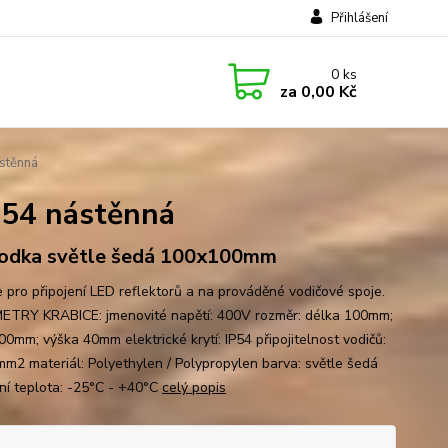
Přihlášení
0
ks
za
0,00 Kč
stěnná
54 nástěnná
odka světle šedá 100x100mm
e pro připojení LED reflektorů a na prováděné vodičové spoje.
TRY KRABICE: jmenovité napětí: 400V rozměr: délka 100mm;
00mm; výška 40mm elektrické krytí: IP54 připojitelnost vodičů:
mm2 materiál: Polyethylen / Polypropylen barva: světle šedá
ní teplota: -25°C - +40°C
celý popis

-=-=-=-=-

Across the lines of the material above, tally those holding the word "šedá" and state the number by itself.

▶ _Solution for this task_: 2